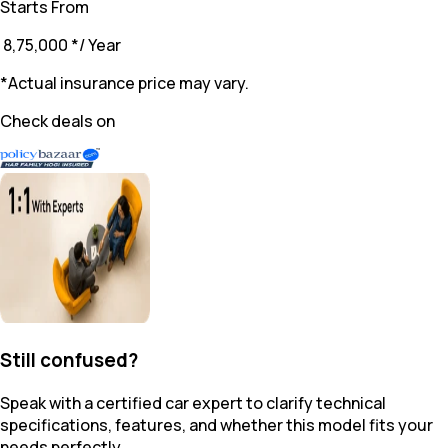
Starts From
₹ 8,75,000
*
/ Year
*Actual insurance price may vary.
Check deals on
Still confused?
Speak with a certified car expert to clarify technical
specifications, features, and whether this model fits your
needs perfectly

§ **WORK INSTRUCTION**
Extract the lines above from the one containing "specifications, features, and" to the last line, both included, exactly as written.

§ **TASK ANSWER**
specifications, features, and whether this model fits your
needs perfectly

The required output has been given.